Salvage work that may require penetration of flooded internal spaces or diving under the vessel includes surveys of underwater damage, patching, shoring and other reinforcement, and attachment of lifting gear.

===Clearance diving===

Clearance diving, the removal of obstructions and hazards to navigation, is closely related to salvage diving, but has a different purpose, in that the objects to be removed are not intended to be recovered, just removed or reduced to a condition where they no longer constitute a hazard or obstruction. Many of the techniques and procedures used in clearance diving are also used in salvage work.

==Diving under ships==

The underside of the hull is an overhead environment with no direct vertical access to the surface. As such it constitutes an entrapment hazard, particularly under large vessels where it may be too dark due to low natural light or turbid water to see the way to the side of the hull. The bottom of the largest ships is mostly flat and featureless, exacerbating the problem, and as the plating is almost always steel, a magnetic compass is not reliable for navigation. Only surface-supplied diving is authorised for this work in most jurisdictions, as this not only secures the diver's breathing gas supply, but also provides a guideline to the exit point. There is also a hazard of crushing if the clearance is small and the tide range is large.

==Safety and risk management==
The main generic hazards of penetration diving are being unable to navigate back to the surface and running out of breathing gas before reaching the surface. Both of these hazards are well mitigated by the use of surface supplied breathing equipment, but at the cost of seriously reduced mobility and extremely restricted range, to the extent that some penetration activities are impossible on surface supply.

===Scuba diving===

For scuba diving, the risk of getting lost and running out of breathing gas is real and significant. These are the most common factors recorded in diving deaths in penetration diving. The use of a continuous guideline leading to open water is recognised as the most important safety precaution in any overhead environment with a real possibility of not being able to see the way out, along with sufficient emergency gas to compensate for any single catastrophic breathing gas supply failure at any time during the planned course of a penetration dive.

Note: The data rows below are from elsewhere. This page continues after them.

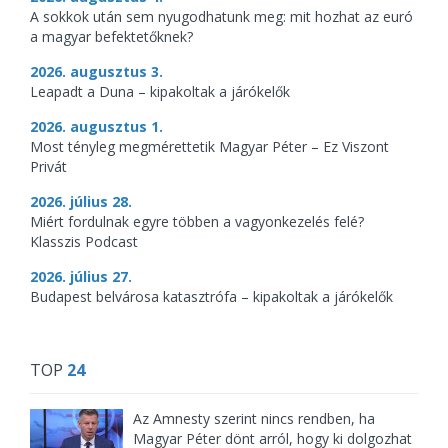
A sokkok után sem nyugodhatunk meg: mit hozhat az euró
a magyar befektetőknek?
2026. augusztus 3.
Leapadt a Duna – kipakoltak a járókelők
2026. augusztus 1.
Most tényleg megmérettetik Magyar Péter – Ez Viszont
Privát
2026. július 28.
Miért fordulnak egyre többen a vagyonkezelés felé?
Klasszis Podcast
2026. július 27.
Budapest belvárosa katasztrófa – kipakoltak a járókelők
TOP
24
Az Amnesty szerint nincs rendben, ha
Magyar Péter dönt arról, hogy ki dolgozhat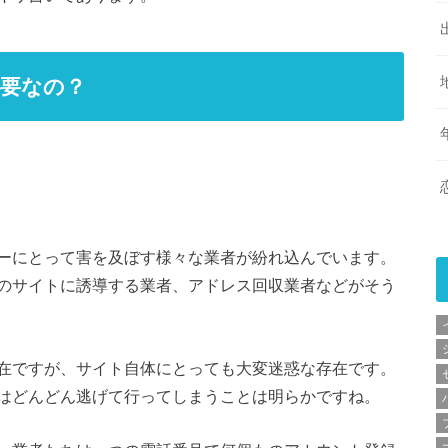
要なの？
ーにとって害を及ぼす様々な業者が紛れ込んでいます。
のサイトに誘導する業者、アドレス回収業者などがそう
在ですが、サイト自体にとっても大変迷惑な存在です。
はどんどん逃げて行ってしまうことは明らかですね。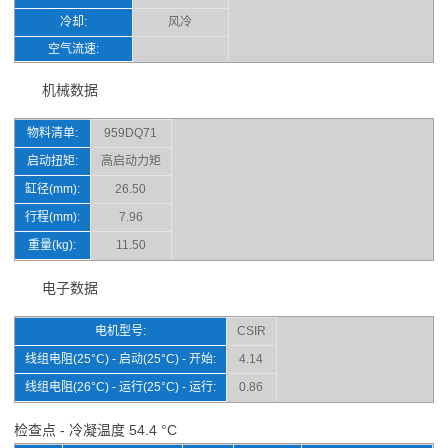
冷却:
风冷
空气流速:
机械数据
物料清单:
959DQ71
启动扭矩:
高启动力矩
缸径(mm):
26.50
行程(mm):
7.96
重量(kg):
11.50
电子数据
电机型号:
CSIR
线组电阻(25°C) - 启动(25°C) - 开始:
4.14
线组电阻(26°C) - 运行(25°C) - 运行:
0.86
检查点 - 冷凝温度 54.4 °C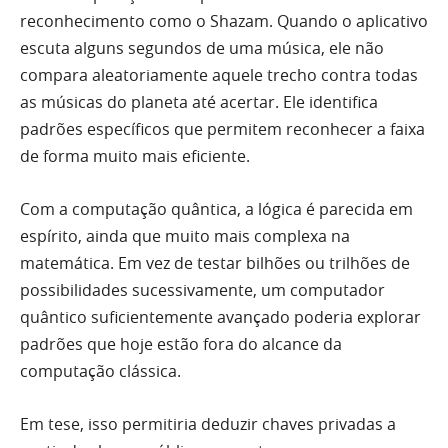
reconhecimento como o Shazam. Quando o aplicativo
escuta alguns segundos de uma música, ele não
compara aleatoriamente aquele trecho contra todas
as músicas do planeta até acertar. Ele identifica
padrões específicos que permitem reconhecer a faixa
de forma muito mais eficiente.
Com a computação quântica, a lógica é parecida em
espírito, ainda que muito mais complexa na
matemática. Em vez de testar bilhões ou trilhões de
possibilidades sucessivamente, um computador
quântico suficientemente avançado poderia explorar
padrões que hoje estão fora do alcance da
computação clássica.
Em tese, isso permitiria deduzir chaves privadas a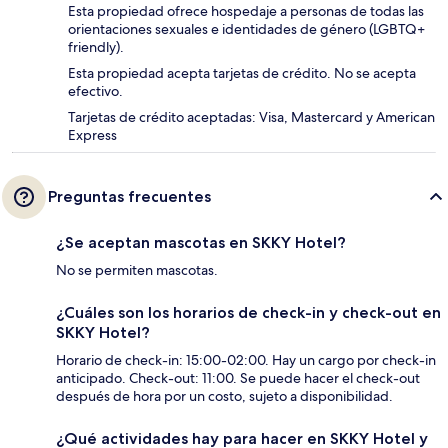
Esta propiedad ofrece hospedaje a personas de todas las
orientaciones sexuales e identidades de género (LGBTQ+
friendly).
Esta propiedad acepta tarjetas de crédito. No se acepta
efectivo.
Tarjetas de crédito aceptadas: Visa, Mastercard y American
Express
Preguntas frecuentes
¿Se aceptan mascotas en SKKY Hotel?
No se permiten mascotas.
¿Cuáles son los horarios de check-in y check-out en
SKKY Hotel?
Horario de check-in: 15:00-02:00. Hay un cargo por check-in
anticipado. Check-out: 11:00. Se puede hacer el check-out
después de hora por un costo, sujeto a disponibilidad.
¿Qué actividades hay para hacer en SKKY Hotel y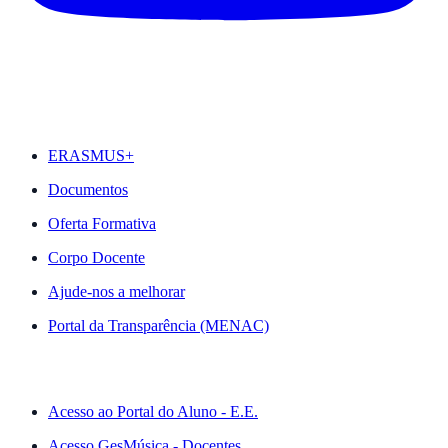
DESTAQUES
ERASMUS+
Documentos
Oferta Formativa
Corpo Docente
Ajude-nos a melhorar
Portal da Transparência (MENAC)
ACESSO RÁPIDO
Acesso ao Portal do Aluno - E.E.
Acesso GesMúsica - Docentes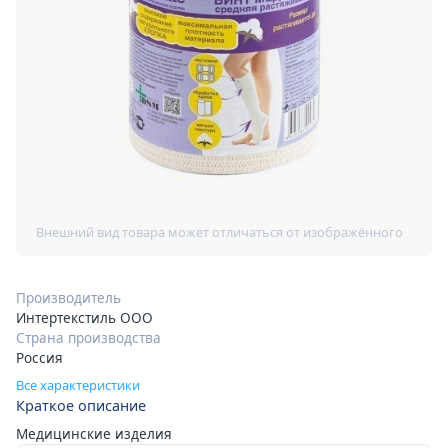
Производитель
Интертекстиль ООО
Страна производства
Россия
Все характеристики
Краткое описание
Медицинские изделия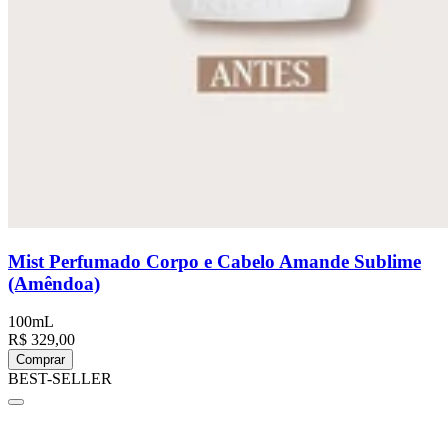
Mist Perfumado Corpo e Cabelo Amande Sublime
(Amêndoa)
100mL
R$ 329,00
Comprar
BEST-SELLER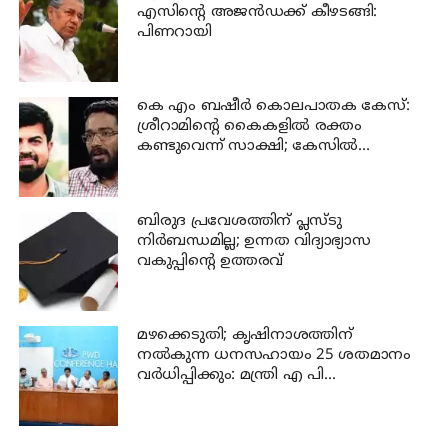
എസിന്റെ അജന്‍ഡക്ക്‌ കീഴടങ്ങി:
പിണറായി
കെ എം ബഷീര്‍ കൊലപാതക കേസ്:
ശ്രീറാമിന്റെ കൈകളില്‍ രക്തം
കണ്ടുവെന്ന് സാക്ഷി; കേസില്‍
നിര്‍ണായക മൊഴി
ബിരുദ പ്രവേശത്തിന് പ്ലസ്ടു
നിര്‍ബന്ധമില്ല; ഉന്നത വിദ്യാഭ്യാസ
വകുപ്പിന്റെ ഉത്തരവ്
മഴക്കെടുതി; കൃഷിനാശത്തിന്
നല്‍കുന്ന ധനസഹായം 25 ശതമാനം
വര്‍ധിപ്പിക്കും: മന്ത്രി എ പി
അനില്‍കുമാര്‍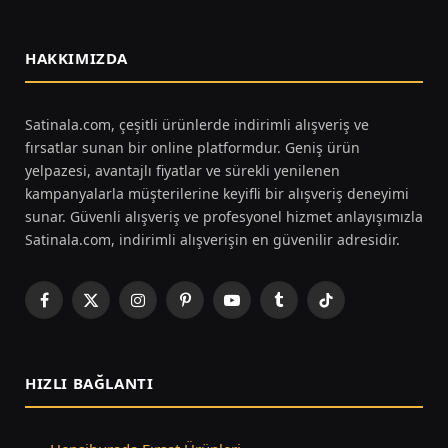
HAKKIMIZDA
Satinala.com, çeşitli ürünlerde indirimli alışveriş ve
fırsatlar sunan bir online platformdur. Geniş ürün
yelpazesi, avantajlı fiyatlar ve sürekli yenilenen
kampanyalarla müşterilerine keyifli bir alışveriş deneyimi
sunar. Güvenli alışveriş ve profesyonel hizmet anlayışımızla
Satinala.com, indirimli alışverişin en güvenilir adresidir.
Facebook
X
Instagram
Pinterest
YouTube
Tumblr
TikTok
(Twitter)
HIZLI BAĞLANTI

===Surface supplied diving===

Surface supplied diving reduces the risk of getting lost under an overhead, as the umbilical provides a reliable guideline back to the entry point, and a reliable source of breathing gas with a low risk of out of air incidents, but it can be cumbersome, only allows a limited penetration distance based on available umbilical length and the ability of the diver to drag it along and the ability of the tenders to drag it back during exit, and can become snagged on obstructions or diverted through line traps. It may need one or more in-water tenders or guide hoops to avoid these problems, and it may not be possible for the standby diver to reach the diver within an acceptable time in an emergency. Another possible problem is hydrodynamic drag in a current.

==Equipment==
All critical life-support equipment must be sufficiently redundant to allow escape in any reasonably foreseeable failure scenario.

==Skills, procedures, and training==
Skills and procedures have been developed for managing the hazards and foreseeable contingencies associated with different circumstances of penetration diving and the equipment suitable for use in each environment. These are generally learned in training for diving in those specific environments, but most are applicable across a range of environments with similar hazards.